[Records from a data source]
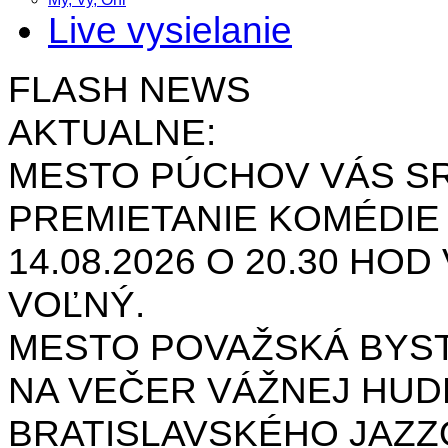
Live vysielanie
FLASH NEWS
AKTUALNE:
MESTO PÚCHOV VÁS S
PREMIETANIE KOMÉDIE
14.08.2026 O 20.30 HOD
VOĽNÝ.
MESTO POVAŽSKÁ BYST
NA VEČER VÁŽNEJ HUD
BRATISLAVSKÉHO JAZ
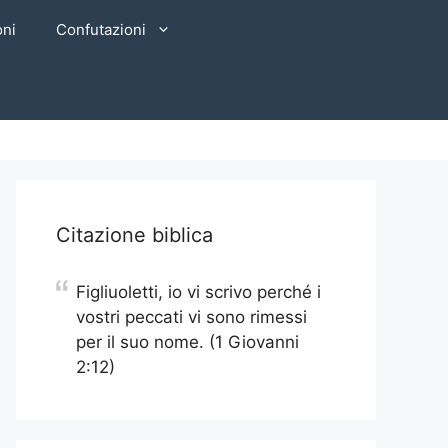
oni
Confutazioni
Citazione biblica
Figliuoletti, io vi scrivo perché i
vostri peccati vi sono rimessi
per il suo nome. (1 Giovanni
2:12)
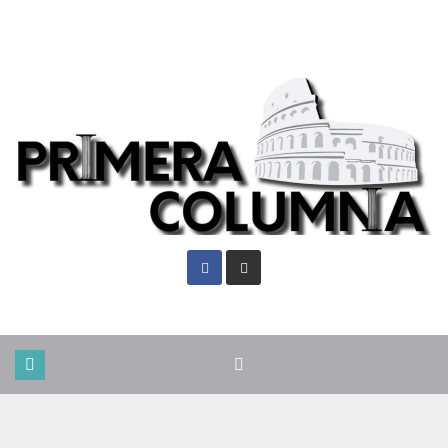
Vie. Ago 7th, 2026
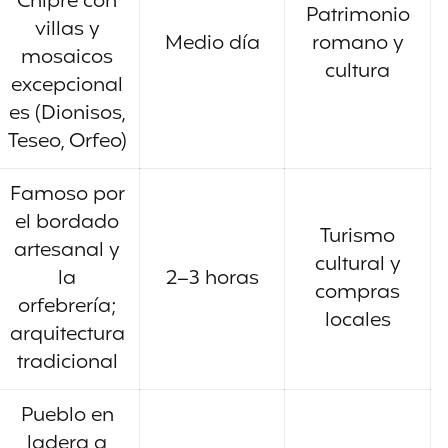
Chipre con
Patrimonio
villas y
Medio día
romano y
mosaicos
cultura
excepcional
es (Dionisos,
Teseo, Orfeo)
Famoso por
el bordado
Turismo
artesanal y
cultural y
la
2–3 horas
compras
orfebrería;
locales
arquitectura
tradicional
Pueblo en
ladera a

...

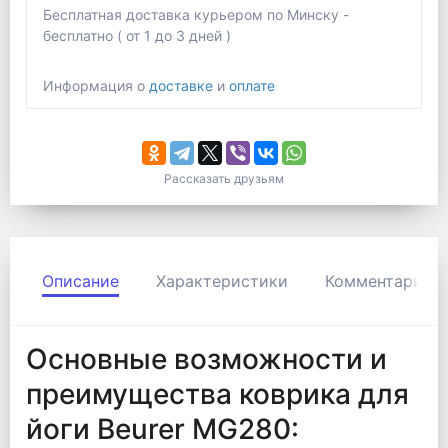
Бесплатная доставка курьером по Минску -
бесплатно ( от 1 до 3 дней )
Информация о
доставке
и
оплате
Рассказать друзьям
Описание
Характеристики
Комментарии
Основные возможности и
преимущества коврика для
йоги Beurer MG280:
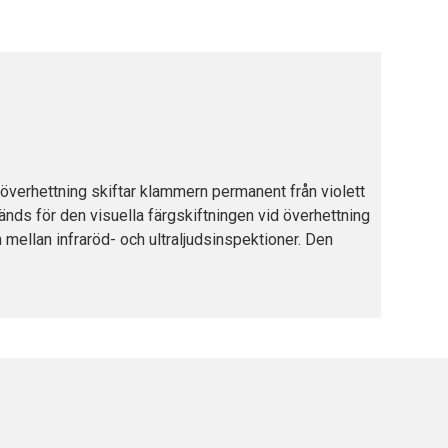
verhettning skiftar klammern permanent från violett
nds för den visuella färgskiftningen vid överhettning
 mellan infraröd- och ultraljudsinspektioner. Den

■ What you have to do ■
In the records above, how many lines include "MESTO"? Answer with the number alone.

■ Completed task ■
2